Nabil Hemani

Personal information
- Full name: Nabil Hemani
- Date of birth: 1 September 1979
- Place of birth: Boghni, Tizi Ouzou, Algeria
- Date of death: 12 June 2014 (aged 34)
- Place of death: Algiers, Algeria
- Height: 1.79 m (5 ft 10+1⁄2 in)
- Position(s): Forward

Senior career*
- Years: Team / Apps / (Gls)
- 2004–2005: OMR El Annasser / 24 / (11)
- 2005–2008: JS Kabylie / 72 / (22)
- 2008–2011: ES Sétif / 63 / (30)
- 2011–2012: JS Kabylie / 26 / (7)
- 2012–2013: CS Constantine / 18 / (0)
- 2013–2014: NA Hussein Dey

International career^{‡}
- 2008: Algeria / 5 / (0)

= Nabil Hemani =

Algerian footballer (1979-2014)

Nabil Hemani (1 September 1979 – 12 June 2014) was an Algerian footballer.
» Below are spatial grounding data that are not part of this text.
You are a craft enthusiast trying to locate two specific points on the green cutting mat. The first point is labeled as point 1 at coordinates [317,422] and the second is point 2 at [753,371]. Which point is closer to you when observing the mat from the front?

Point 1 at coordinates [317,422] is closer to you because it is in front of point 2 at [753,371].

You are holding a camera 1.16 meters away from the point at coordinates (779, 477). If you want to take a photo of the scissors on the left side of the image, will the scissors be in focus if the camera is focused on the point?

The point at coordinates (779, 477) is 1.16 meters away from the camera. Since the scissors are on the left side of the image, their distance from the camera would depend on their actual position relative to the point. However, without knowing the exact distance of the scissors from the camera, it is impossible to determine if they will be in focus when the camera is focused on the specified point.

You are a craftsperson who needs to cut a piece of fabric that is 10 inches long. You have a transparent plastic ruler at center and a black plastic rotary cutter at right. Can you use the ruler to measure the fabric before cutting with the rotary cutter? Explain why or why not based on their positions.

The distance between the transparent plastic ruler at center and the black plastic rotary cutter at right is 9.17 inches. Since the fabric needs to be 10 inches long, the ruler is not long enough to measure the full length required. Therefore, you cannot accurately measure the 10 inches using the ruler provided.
He played as a forward for several teams in the Algerian Ligue Professionnelle 1 and capped with Algeria at senior level.

==Club career==
On 12 July 2011 Hemani signed a one-year contract with JS Kabylie, returning to the club after three seasons with ES Sétif.

==International career==
In January 2008, he was called up by Rabah Saadane to the Algeria A' national team for a 5-day training camp.

On 25 May 2008 he was called up by Rabah Saadane to the Algerian National Team for a set of African Cup of Nations and World Cup qualifiers, replacing Kamel Ghilas on the team.